:: Work item ::
Among the entries below, extract exactly the lines that run from the one with "Horario Tarde: De Lunes a Jueves" through the one with "100 Min. 130 Sfr", both ends included.

:: Exercise data ::

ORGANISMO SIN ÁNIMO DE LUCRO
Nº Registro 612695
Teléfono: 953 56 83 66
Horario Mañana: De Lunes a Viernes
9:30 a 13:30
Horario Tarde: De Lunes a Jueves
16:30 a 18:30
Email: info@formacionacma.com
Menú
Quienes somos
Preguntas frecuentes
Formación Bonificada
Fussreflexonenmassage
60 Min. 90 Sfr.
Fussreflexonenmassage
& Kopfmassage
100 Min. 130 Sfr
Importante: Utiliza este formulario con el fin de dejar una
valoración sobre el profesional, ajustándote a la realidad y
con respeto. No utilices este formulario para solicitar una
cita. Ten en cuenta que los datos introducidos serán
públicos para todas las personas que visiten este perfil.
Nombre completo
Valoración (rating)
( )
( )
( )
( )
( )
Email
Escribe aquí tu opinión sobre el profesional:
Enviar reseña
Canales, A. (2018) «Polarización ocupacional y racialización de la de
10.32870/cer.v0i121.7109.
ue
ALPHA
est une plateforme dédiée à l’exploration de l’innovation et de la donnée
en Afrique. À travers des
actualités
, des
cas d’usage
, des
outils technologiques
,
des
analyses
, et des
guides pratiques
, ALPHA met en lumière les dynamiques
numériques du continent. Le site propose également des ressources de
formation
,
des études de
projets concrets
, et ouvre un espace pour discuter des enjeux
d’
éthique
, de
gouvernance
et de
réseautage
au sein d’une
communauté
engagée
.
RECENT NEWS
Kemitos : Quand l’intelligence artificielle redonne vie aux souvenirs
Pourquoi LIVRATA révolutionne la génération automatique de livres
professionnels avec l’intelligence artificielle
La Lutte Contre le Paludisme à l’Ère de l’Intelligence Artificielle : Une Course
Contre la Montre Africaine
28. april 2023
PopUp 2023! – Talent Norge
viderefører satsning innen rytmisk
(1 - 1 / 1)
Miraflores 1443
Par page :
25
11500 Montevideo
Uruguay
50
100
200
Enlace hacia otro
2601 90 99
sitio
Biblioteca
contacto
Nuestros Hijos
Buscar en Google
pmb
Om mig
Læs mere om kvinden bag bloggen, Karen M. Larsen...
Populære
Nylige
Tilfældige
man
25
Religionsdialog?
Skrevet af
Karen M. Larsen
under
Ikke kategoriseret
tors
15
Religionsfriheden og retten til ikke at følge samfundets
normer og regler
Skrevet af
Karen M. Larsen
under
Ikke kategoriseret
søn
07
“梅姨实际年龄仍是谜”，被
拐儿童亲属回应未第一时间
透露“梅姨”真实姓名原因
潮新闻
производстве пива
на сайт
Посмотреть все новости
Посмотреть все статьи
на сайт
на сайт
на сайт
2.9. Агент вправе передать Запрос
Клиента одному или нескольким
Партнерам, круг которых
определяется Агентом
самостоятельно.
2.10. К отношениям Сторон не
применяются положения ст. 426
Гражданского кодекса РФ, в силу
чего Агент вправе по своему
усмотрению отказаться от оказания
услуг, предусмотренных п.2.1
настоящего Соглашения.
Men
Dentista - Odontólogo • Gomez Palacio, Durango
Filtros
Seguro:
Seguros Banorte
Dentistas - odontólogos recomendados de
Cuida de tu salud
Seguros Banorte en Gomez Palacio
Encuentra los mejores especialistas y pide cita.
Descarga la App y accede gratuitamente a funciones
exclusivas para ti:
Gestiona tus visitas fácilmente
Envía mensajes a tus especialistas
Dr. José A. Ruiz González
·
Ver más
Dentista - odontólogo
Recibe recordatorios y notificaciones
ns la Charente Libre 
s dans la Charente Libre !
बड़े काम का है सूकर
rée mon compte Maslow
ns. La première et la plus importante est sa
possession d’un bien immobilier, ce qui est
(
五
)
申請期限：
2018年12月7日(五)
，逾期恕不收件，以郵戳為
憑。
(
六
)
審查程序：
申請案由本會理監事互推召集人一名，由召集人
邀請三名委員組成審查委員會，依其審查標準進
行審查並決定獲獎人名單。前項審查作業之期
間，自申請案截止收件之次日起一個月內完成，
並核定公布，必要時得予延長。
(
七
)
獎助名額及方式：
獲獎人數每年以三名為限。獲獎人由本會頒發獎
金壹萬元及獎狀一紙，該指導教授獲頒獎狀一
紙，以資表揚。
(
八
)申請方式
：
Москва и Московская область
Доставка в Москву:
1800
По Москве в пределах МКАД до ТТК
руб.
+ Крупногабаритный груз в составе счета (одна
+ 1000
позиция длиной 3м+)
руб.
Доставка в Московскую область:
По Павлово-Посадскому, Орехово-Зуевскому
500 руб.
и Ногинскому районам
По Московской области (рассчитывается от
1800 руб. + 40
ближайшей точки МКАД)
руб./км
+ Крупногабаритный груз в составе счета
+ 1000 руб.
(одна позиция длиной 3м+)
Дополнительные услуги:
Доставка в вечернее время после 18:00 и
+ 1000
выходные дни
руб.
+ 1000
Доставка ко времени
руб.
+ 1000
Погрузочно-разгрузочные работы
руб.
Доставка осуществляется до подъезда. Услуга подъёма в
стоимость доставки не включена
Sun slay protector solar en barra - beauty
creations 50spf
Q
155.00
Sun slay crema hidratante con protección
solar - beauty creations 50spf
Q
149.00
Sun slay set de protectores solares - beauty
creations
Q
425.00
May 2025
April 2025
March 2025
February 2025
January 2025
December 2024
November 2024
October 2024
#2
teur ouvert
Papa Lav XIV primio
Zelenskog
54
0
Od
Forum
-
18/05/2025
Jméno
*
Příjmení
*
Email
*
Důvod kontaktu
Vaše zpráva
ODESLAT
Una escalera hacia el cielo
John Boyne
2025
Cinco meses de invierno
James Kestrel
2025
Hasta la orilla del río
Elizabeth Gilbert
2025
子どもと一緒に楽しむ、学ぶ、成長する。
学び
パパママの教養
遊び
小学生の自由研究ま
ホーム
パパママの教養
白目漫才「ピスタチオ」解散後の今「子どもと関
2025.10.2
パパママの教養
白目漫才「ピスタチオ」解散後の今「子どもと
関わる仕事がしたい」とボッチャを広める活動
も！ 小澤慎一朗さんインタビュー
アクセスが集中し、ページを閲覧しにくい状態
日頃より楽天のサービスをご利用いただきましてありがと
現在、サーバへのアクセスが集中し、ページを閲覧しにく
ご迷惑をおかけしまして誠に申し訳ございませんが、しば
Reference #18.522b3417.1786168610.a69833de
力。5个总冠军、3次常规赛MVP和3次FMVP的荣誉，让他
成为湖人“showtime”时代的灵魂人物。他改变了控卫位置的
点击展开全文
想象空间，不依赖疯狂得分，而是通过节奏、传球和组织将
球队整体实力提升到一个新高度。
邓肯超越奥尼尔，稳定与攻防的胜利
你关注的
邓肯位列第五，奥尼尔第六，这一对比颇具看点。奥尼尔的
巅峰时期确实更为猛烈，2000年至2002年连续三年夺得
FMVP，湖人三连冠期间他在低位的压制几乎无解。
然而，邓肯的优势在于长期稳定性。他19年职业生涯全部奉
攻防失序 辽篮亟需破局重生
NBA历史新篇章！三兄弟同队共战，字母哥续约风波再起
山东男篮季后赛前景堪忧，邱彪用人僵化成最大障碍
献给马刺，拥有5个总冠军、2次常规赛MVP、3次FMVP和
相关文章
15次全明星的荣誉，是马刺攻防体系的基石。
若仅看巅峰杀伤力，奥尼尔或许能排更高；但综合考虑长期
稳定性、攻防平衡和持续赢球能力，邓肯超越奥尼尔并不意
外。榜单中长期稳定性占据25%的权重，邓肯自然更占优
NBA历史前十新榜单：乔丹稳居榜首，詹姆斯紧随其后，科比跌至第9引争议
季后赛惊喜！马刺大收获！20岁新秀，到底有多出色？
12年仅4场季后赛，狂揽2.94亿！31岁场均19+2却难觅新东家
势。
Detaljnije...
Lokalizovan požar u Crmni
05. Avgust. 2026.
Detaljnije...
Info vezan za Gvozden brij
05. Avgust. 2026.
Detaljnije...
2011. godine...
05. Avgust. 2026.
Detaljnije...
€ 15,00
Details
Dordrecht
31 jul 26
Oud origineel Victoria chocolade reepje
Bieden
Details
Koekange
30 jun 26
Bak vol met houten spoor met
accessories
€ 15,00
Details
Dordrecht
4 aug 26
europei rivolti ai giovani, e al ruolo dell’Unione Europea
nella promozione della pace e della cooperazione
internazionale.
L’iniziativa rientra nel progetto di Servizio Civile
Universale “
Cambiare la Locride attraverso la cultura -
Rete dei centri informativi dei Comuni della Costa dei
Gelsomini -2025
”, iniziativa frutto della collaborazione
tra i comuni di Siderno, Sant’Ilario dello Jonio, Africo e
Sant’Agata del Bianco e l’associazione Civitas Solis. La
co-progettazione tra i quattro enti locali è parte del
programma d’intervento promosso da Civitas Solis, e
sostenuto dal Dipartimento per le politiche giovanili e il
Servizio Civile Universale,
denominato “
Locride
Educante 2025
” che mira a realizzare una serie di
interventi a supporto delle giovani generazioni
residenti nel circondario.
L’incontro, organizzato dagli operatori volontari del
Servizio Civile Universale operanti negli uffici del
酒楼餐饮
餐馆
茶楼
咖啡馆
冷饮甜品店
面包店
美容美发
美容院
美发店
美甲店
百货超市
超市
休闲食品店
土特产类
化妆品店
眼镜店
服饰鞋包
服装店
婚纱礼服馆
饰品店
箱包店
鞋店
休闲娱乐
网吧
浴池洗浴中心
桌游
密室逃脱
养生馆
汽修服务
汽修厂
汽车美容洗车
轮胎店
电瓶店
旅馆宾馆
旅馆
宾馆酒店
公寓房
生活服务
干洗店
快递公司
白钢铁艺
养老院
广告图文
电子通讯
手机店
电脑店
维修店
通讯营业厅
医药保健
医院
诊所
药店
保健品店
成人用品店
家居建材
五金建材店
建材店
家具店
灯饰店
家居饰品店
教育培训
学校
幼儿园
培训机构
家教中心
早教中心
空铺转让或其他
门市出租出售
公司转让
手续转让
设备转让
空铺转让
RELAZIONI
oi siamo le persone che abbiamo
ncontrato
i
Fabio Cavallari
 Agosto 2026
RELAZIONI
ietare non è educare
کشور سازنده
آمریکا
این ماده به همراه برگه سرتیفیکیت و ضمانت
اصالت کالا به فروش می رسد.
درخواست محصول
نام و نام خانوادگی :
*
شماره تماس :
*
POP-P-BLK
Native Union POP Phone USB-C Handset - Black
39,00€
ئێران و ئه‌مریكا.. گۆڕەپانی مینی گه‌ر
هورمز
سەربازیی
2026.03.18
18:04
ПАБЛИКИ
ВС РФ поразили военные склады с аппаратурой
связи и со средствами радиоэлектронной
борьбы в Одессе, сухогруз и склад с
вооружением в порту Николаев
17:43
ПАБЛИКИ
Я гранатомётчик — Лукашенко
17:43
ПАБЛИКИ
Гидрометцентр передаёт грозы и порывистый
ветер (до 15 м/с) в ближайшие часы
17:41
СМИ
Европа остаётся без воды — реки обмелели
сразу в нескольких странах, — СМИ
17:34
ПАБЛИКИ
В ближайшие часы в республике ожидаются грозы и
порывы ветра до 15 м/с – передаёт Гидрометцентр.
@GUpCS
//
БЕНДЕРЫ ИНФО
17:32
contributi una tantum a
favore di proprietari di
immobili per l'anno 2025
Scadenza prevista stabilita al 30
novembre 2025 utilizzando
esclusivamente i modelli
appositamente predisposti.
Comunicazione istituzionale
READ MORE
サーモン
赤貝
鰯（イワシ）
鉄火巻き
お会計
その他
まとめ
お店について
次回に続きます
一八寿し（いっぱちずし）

:: Your solution ::
Horario Tarde: De Lunes a Jueves
16:30 a 18:30
Email: info@formacionacma.com
Menú
Quienes somos
Preguntas frecuentes
Formación Bonificada
Fussreflexonenmassage
60 Min. 90 Sfr.
Fussreflexonenmassage
& Kopfmassage
100 Min. 130 Sfr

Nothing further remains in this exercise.